PROBLEM STATEMENT: Repeat all the data exactly, and where a record holds a picture, leave that picture out.

*** TASK DATA

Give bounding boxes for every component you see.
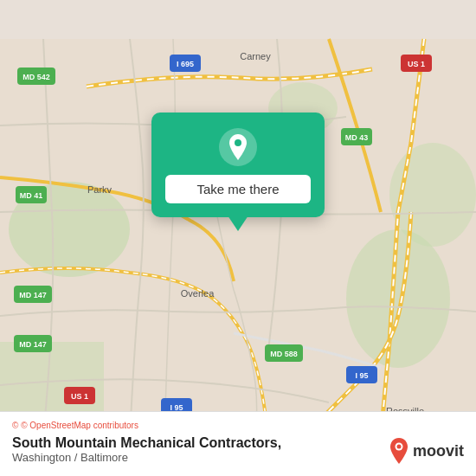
osm-credit: © © OpenStreetMap contributors (12, 421, 464, 430)
svg-point-32 (235, 139, 241, 146)
map-background: I 695 MD 542 US 1 MD 43 MD 41 MD 147 MD … (0, 0, 476, 476)
svg-text:MD 41: MD 41 (20, 191, 43, 200)
svg-text:US 1: US 1 (408, 60, 425, 68)
location-popup: Take me there (151, 113, 325, 217)
svg-text:MD 147: MD 147 (19, 291, 47, 299)
location-pin-icon (227, 134, 249, 160)
svg-text:Parkv: Parkv (87, 184, 113, 195)
svg-text:MD 542: MD 542 (23, 73, 50, 81)
svg-text:Carney: Carney (240, 51, 271, 61)
svg-text:I 695: I 695 (177, 60, 194, 68)
location-icon-container (219, 128, 257, 166)
svg-text:MD 147: MD 147 (19, 340, 47, 349)
bottom-bar: © © OpenStreetMap contributors South Mou… (0, 411, 476, 476)
svg-text:US 1: US 1 (71, 392, 88, 401)
moovit-logo: moovit (389, 438, 464, 464)
map-container: I 695 MD 542 US 1 MD 43 MD 41 MD 147 MD … (0, 0, 476, 476)
svg-point-2 (346, 229, 450, 368)
copyright-symbol: © (12, 421, 18, 430)
svg-text:MD 588: MD 588 (270, 350, 298, 358)
svg-text:Overlea: Overlea (181, 288, 215, 299)
svg-text:MD 43: MD 43 (345, 133, 369, 142)
take-me-there-button[interactable]: Take me there (165, 175, 311, 203)
svg-text:I 95: I 95 (355, 371, 368, 380)
moovit-brand-text: moovit (413, 442, 464, 460)
moovit-icon (389, 438, 409, 464)
osm-credit-text: © OpenStreetMap contributors (21, 421, 138, 430)
svg-point-34 (396, 445, 401, 449)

******

ANSWER TO THIS TASK:
Give bounding boxes for every component you see.
osm-credit: © © OpenStreetMap contributors (12, 421, 464, 430)
svg-point-32 (235, 139, 241, 146)
map-background: I 695 MD 542 US 1 MD 43 MD 41 MD 147 MD … (0, 0, 476, 476)
svg-text:MD 41: MD 41 (20, 191, 43, 200)
svg-text:US 1: US 1 (408, 60, 425, 68)
location-popup: Take me there (151, 113, 325, 217)
svg-text:MD 147: MD 147 (19, 291, 47, 299)
location-pin-icon (227, 134, 249, 160)
svg-text:Parkv: Parkv (87, 184, 113, 195)
svg-text:MD 542: MD 542 (23, 73, 50, 81)
svg-text:Carney: Carney (240, 51, 271, 61)
svg-text:I 695: I 695 (177, 60, 194, 68)
location-icon-container (219, 128, 257, 166)
svg-text:MD 147: MD 147 (19, 340, 47, 349)
bottom-bar: © © OpenStreetMap contributors South Mou… (0, 411, 476, 476)
svg-text:US 1: US 1 (71, 392, 88, 401)
moovit-logo: moovit (389, 438, 464, 464)
map-container: I 695 MD 542 US 1 MD 43 MD 41 MD 147 MD … (0, 0, 476, 476)
svg-point-2 (346, 229, 450, 368)
copyright-symbol: © (12, 421, 18, 430)
svg-text:MD 588: MD 588 (270, 350, 298, 358)
svg-text:Overlea: Overlea (181, 288, 215, 299)
svg-text:MD 43: MD 43 (345, 133, 369, 142)
take-me-there-button[interactable]: Take me there (165, 175, 311, 203)
svg-text:I 95: I 95 (355, 371, 368, 380)
moovit-brand-text: moovit (413, 442, 464, 460)
moovit-icon (389, 438, 409, 464)
osm-credit-text: © OpenStreetMap contributors (21, 421, 138, 430)
svg-point-34 (396, 445, 401, 449)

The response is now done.